Punishing Success: the Biden Administration, Vaccines, and Intellectual Property

Waiving IP protections for vaccines will destroy the innovative industry that made the pandemic-ending vaccines possible.

Photo Credit: Getty

The Biden administration has apparently learned the wrong lessons from the COVID-19 pandemic. In a recent statement, U.S. Trade Representative Katherine Tai announced the “Biden-Harris Administration’s” support for waiving intellectual-property protections for COVID-19 vaccines — a move that will destroy the innovative industry that made the pandemic-ending vaccines possible.

It is hard to overstate the pharmaceutical industry’s accomplishments of the past year. It normally takes ten years and billions of dollars to develop vaccines for new diseases caused by novel viruses. Yet only ten months after SARS-CoV-2 — the virus that causes COVID-19 — was identified, two new vaccines were developed, tested, and authorized for emergency use by the FDA. Two months later, Johnson & Johnson added a third vaccine, and now other entrants including AstraZeneca (already approved overseas) and smaller companies, Curevac and Novavax, are waiting in the wings.

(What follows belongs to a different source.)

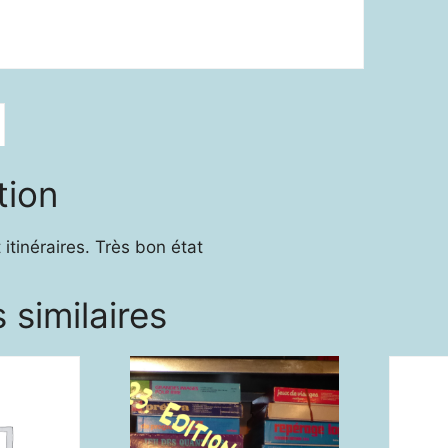
tion
 itinéraires. Très bon état
 similaires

These accomplishments stem from the patent protection, including temporary monopoly pricing, that incentivizes innovation and generates the profits to fund it. Innovative new medical products often lower the effective price of health care by providing previously unavailable treatments at patent-protected prices that fall as competing products, and eventually generics, come to market. While these patent-protected prices can initially be high, they often provide effective treatment and health that was previously unavailable at any price — the first drugs for HIV were expensive but lifesaving and prices declined as competing drugs and cheaper generics became available.

COVID-19 vaccines are the only path to ending the pandemic, and their value must be measured against the pandemic’s costs. The cost of efforts to slow the pandemic in the U.S. via a nationwide shutdown of “nonessential” economic activities approach $7 trillion per year (roughly $20 billion per day), even without accounting for medical expenditures and valuation of lives lost (roughly a $2.5 trillion valuation of the 580,000 deaths so far).

In fact, COVID-19 vaccine producers have already voluntarily waived the ordinarily high patent-protected prices and profits for their products: AstraZeneca and Johnson & Johnson have both pledged to provide their vaccines on a not-for-profit basis for the duration of the pandemic; Moderna and Pfizer are making a profit but only charging between $30–40 for a complete two-dose course, hardly exorbitant amounts for lifesaving products that were the first to market; and Novavax, which is expected to seek FDA authorization in the next few weeks, has agreed to charge only $3 a shot in Africa.